A year after opening the Jerusalem embassy: On the right side of history
On May 14, 2018, the United States finally opened its embassy in Israel’s eternal capital, Jerusalem. In making the courageous decision to take this historic step, President Donald Trump not only fulfilled a 23-year-old mandate from the United States Congress but he also recognized a 3,000-year-old truth that Israel’s enemies have long sought to erase.
America has been fascinated by Jerusalem since the early days of our republic. In 1844, Warder Cresson, the first consul general, announced after his appointment by the secretary of state that the United States was thereby extending its protection to the Jews of Jerusalem. The first permanent consular presence opened just inside the Jaffa Gate in 1857, and diplomatic presence has remained constant in and around the Old City ever since.
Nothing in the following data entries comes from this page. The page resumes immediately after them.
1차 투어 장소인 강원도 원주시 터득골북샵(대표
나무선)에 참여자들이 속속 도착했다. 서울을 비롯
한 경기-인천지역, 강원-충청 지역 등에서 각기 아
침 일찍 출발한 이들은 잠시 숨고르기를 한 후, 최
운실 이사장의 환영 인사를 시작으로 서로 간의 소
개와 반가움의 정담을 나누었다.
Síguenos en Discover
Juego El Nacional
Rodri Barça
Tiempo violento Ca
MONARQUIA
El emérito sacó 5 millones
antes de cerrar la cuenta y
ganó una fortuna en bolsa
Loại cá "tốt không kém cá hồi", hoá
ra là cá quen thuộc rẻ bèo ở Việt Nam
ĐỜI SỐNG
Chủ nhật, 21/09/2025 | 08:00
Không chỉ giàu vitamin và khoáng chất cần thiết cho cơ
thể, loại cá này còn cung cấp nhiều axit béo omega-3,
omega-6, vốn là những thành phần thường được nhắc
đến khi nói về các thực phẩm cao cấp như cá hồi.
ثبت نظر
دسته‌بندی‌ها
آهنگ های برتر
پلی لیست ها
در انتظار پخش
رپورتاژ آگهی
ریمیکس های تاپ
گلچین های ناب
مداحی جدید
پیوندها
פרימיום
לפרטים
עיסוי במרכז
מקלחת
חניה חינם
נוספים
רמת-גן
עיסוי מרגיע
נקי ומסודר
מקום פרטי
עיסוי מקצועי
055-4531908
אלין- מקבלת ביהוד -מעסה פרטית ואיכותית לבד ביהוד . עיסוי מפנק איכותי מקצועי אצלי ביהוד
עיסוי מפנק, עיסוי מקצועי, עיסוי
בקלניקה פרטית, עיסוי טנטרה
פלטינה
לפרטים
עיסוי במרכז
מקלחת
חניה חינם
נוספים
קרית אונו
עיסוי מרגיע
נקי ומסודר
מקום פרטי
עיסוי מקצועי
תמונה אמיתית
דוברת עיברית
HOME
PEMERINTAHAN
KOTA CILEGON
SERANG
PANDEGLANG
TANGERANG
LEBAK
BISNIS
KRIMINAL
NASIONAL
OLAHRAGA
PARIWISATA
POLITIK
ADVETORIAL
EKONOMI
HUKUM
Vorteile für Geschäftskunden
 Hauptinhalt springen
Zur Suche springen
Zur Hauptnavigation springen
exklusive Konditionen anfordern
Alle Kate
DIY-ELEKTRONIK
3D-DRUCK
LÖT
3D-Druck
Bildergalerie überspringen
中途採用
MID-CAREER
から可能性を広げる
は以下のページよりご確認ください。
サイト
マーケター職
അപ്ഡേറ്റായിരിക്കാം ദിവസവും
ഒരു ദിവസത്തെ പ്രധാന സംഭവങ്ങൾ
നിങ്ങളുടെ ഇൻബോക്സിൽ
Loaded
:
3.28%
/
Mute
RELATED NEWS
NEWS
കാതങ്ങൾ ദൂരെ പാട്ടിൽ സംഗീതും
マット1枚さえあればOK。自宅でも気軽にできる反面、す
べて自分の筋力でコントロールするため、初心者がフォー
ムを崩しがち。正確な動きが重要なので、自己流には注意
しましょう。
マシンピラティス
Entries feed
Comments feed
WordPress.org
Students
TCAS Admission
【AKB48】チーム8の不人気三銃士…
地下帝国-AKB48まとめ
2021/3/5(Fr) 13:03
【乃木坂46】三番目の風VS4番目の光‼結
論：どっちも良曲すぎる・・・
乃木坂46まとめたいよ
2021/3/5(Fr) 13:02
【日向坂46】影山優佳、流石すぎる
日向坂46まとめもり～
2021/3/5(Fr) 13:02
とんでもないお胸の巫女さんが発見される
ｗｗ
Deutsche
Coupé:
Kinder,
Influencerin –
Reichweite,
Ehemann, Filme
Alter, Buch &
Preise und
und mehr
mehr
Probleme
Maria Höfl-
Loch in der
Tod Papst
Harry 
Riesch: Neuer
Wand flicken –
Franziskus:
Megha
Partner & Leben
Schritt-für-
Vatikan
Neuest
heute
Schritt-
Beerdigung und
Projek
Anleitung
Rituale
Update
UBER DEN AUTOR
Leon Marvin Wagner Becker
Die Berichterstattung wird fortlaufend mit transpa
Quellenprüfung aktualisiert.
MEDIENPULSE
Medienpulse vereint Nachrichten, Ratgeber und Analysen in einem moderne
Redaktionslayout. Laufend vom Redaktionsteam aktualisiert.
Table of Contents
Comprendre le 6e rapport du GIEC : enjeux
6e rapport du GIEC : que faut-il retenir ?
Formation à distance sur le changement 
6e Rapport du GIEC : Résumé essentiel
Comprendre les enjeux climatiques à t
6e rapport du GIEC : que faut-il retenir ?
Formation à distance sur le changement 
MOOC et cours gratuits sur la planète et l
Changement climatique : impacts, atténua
President Abraham Lincoln, just before his death, told his wife how he longed to visit Jerusalem. And President Ulysses Grant and Mark Twain both visited Jerusalem in the mid-19th century and wrote extensively about their experiences.
Neither Grant nor Twain were all that impressed with Jerusalem in those days. It was poor, inhospitable and undeveloped. The Old City of Jerusalem remained that way well into the 20th century, whether under the rule of the Ottoman Empire until 1917, the British Mandate until 1948, or the Kingdom of Jordan until 1967.